[What to produce]
Give the records below again, word for word. No pictures belong in the copy.
Task data Block Start
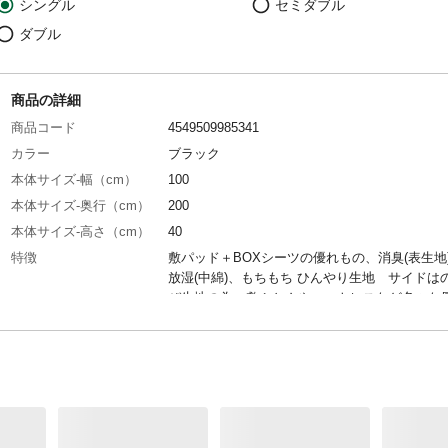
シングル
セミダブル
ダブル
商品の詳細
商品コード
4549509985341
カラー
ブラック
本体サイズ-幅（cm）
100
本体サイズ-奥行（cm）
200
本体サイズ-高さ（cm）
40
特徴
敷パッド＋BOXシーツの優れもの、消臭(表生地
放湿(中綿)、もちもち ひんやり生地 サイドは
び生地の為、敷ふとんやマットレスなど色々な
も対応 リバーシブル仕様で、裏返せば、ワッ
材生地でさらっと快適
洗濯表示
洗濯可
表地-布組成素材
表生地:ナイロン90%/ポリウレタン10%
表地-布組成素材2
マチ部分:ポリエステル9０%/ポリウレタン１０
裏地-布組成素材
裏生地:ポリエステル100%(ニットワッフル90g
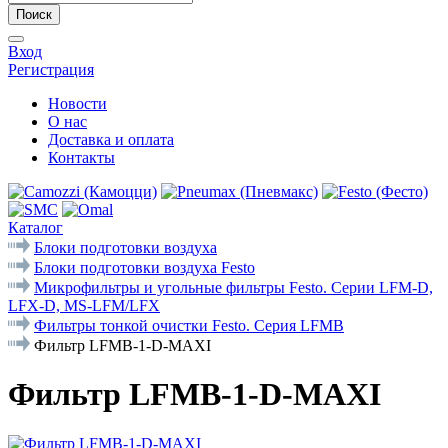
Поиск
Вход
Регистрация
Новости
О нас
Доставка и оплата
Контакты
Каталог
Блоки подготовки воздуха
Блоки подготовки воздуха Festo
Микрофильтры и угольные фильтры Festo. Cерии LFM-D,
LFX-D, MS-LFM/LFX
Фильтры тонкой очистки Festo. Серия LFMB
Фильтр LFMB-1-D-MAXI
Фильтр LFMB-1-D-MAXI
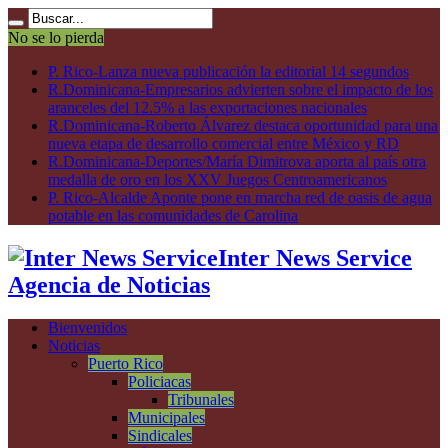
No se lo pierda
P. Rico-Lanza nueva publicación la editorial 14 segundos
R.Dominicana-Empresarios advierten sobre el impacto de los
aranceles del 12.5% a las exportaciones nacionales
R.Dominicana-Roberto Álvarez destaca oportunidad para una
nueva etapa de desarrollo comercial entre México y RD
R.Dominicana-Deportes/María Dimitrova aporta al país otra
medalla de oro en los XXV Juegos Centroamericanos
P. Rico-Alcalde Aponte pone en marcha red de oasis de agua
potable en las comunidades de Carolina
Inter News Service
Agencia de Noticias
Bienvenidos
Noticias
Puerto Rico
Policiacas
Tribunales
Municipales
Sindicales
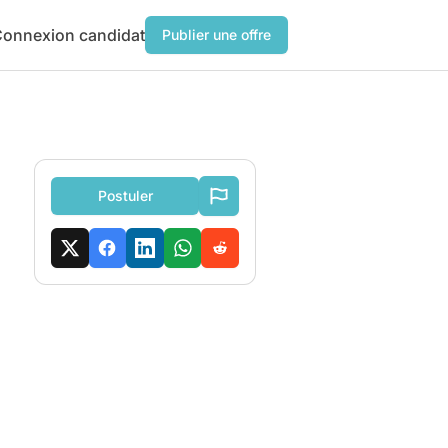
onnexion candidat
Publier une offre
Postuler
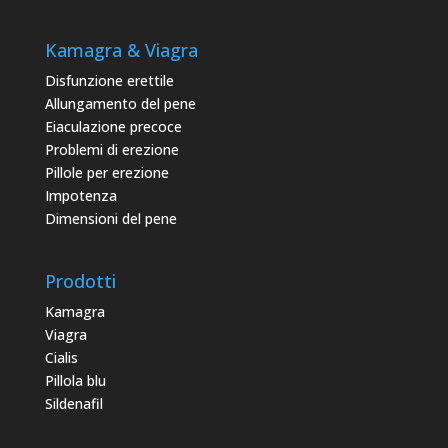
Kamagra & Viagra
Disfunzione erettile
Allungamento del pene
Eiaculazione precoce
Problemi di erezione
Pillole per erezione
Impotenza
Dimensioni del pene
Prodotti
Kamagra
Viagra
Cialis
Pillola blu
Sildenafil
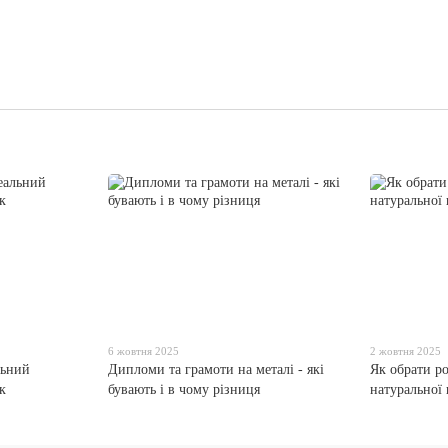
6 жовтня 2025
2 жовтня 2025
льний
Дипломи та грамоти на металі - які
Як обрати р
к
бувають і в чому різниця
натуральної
Task data Block End
[Your response]
シングル
セミダブル
ダブル
商品の詳細
商品コード
4549509985341
カラー
ブラック
本体サイズ-幅（cm）
100
本体サイズ-奥行（cm）
200
本体サイズ-高さ（cm）
40
特徴
敷パッド＋BOXシーツの優れもの、消臭(表生地
放湿(中綿)、もちもち ひんやり生地 サイドは
び生地の為、敷ふとんやマットレスなど色々な
も対応 リバーシブル仕様で、裏返せば、ワッ
材生地でさらっと快適
洗濯表示
洗濯可
表地-布組成素材
表生地:ナイロン90%/ポリウレタン10%
表地-布組成素材2
マチ部分:ポリエステル9０%/ポリウレタン１０
裏地-布組成素材
裏生地:ポリエステル100%(ニットワッフル90g
Поиск
Вход
Регистрация
Новости
О нас
Доставка и оплата
Контакты
Каталог
Блоки подготовки воздуха
Блоки подготовки воздуха Festo
Микрофильтры и угольные фильтры Festo. Cерии LFM-D,
LFX-D, MS-LFM/LFX
Фильтры тонкой очистки Festo. Серия LFMB
Фильтр LFMB-1-D-MAXI
Фильтр LFMB-1-D-MAXI
No se lo pierda
P. Rico-Lanza nueva publicación la editorial 14 segundos
R.Dominicana-Empresarios advierten sobre el impacto de los
aranceles del 12.5% a las exportaciones nacionales
R.Dominicana-Roberto Álvarez destaca oportunidad para una
nueva etapa de desarrollo comercial entre México y RD
R.Dominicana-Deportes/María Dimitrova aporta al país otra
medalla de oro en los XXV Juegos Centroamericanos
P. Rico-Alcalde Aponte pone en marcha red de oasis de agua
potable en las comunidades de Carolina
Inter News Service
Agencia de Noticias
Bienvenidos
Noticias
Puerto Rico
Policiacas
Tribunales
Municipales
Sindicales
onnexion candidat
Publier une offre
Postuler
Kamagra & Viagra
Disfunzione erettile
Allungamento del pene
Eiaculazione precoce
Problemi di erezione
Pillole per erezione
Impotenza
Dimensioni del pene
Prodotti
Kamagra
Viagra
Cialis
Pillola blu
Sildenafil
6 жовтня 2025
2 жовтня 2025
льний
Дипломи та грамоти на металі - які
Як обрати р
к
бувають і в чому різниця
натуральної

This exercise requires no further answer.